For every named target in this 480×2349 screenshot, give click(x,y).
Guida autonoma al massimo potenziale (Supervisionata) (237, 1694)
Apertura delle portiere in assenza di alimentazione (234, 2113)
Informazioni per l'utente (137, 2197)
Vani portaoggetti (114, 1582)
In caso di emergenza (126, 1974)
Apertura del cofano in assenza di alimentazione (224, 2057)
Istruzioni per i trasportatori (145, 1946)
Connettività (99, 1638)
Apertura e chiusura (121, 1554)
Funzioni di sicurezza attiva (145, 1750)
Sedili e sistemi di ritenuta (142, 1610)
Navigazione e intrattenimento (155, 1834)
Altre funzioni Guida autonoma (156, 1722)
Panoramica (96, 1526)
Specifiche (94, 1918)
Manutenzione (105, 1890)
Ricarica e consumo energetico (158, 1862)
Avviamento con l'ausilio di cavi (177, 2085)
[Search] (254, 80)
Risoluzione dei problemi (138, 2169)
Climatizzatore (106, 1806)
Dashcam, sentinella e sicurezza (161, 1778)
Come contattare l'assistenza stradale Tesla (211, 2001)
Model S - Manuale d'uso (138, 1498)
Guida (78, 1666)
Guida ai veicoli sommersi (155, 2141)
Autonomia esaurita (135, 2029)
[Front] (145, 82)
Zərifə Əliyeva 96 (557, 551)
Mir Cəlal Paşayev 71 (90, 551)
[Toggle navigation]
--------------------
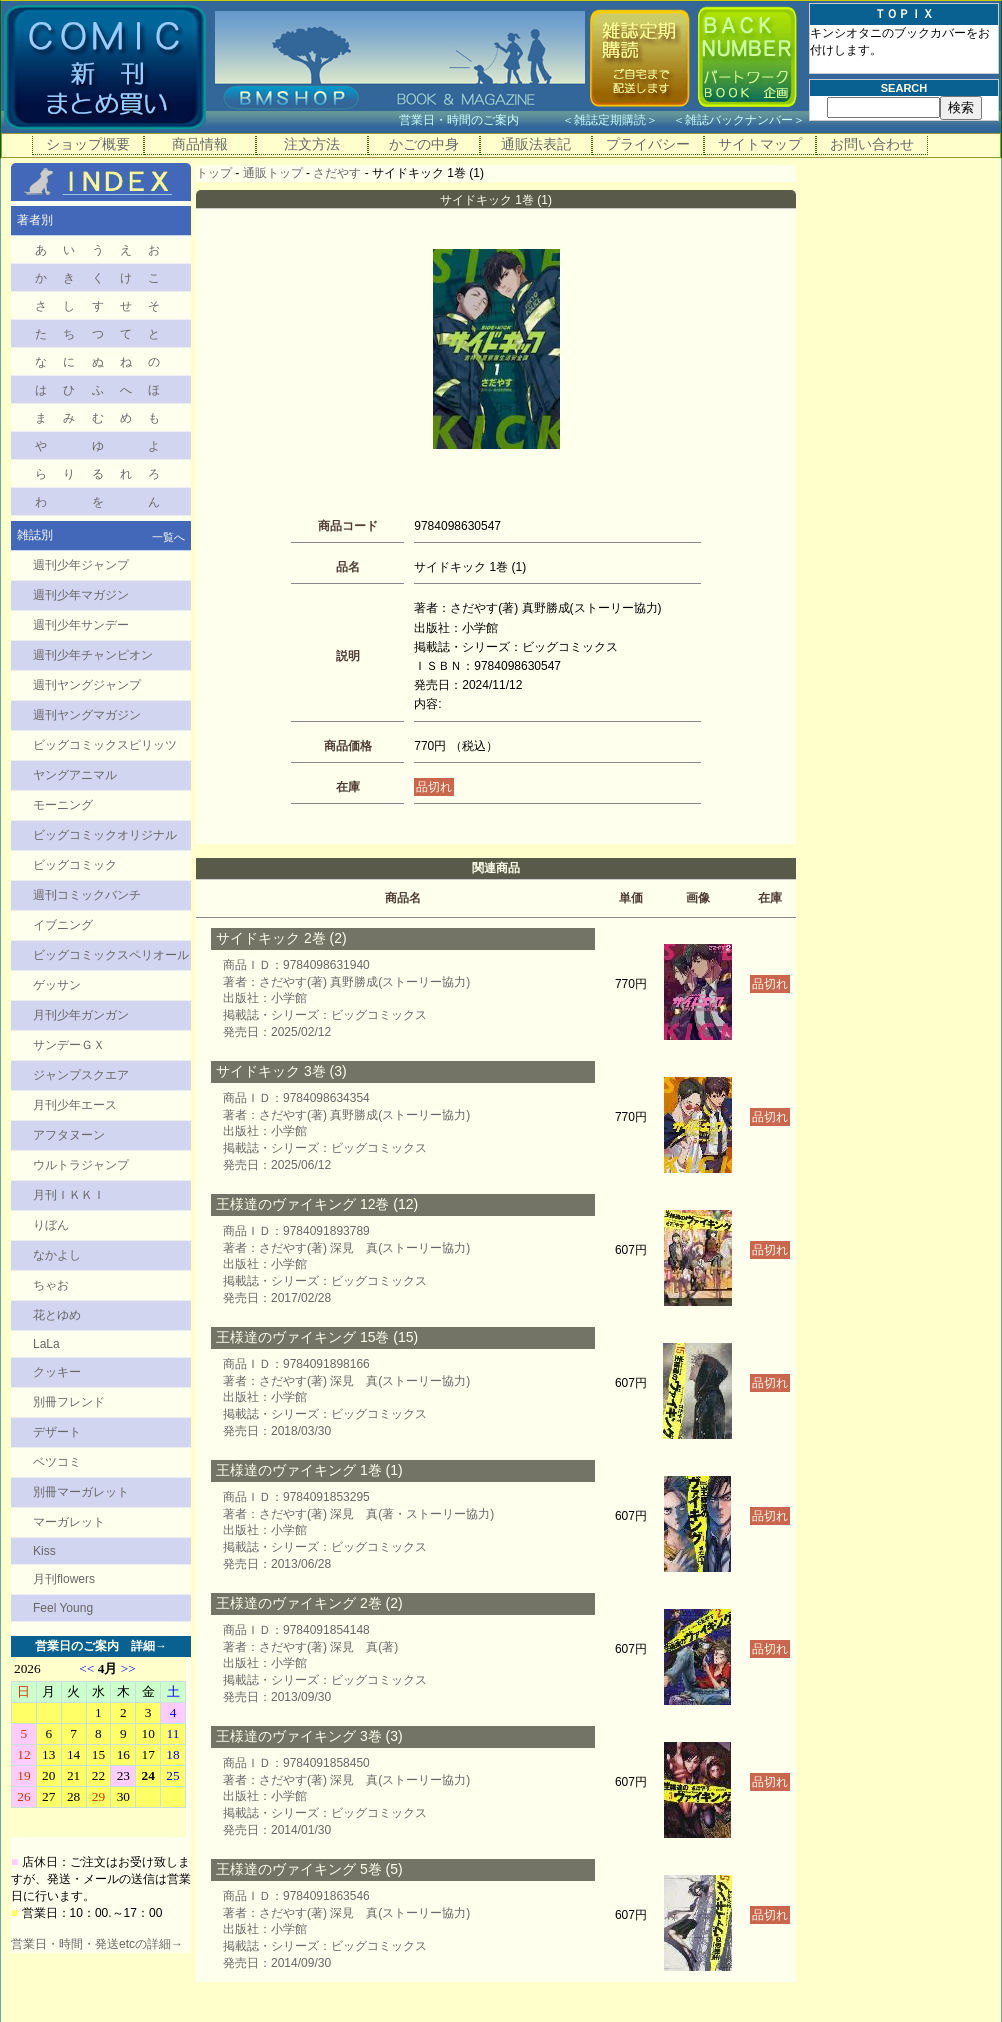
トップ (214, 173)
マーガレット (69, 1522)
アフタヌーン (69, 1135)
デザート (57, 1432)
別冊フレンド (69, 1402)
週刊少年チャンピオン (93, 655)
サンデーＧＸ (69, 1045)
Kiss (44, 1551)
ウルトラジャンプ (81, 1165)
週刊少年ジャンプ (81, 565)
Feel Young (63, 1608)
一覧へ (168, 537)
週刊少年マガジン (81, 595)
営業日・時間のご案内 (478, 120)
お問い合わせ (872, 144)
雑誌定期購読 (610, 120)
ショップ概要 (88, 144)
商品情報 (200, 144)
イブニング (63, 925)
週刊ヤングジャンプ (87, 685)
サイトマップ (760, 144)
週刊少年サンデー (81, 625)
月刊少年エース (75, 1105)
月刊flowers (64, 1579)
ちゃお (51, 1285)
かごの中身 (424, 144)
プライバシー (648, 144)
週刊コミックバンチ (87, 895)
--------------------
WORK TO COMPLETE
Would you please repeat exactly the lines above, starting at the line with "週刊少年サンデー (81, 625)" and stopping at the line with "週刊コミックバンチ (87, 895)", both included?

YOUR RESPONSE
週刊少年サンデー (81, 625)
月刊少年エース (75, 1105)
月刊flowers (64, 1579)
ちゃお (51, 1285)
かごの中身 (424, 144)
プライバシー (648, 144)
週刊コミックバンチ (87, 895)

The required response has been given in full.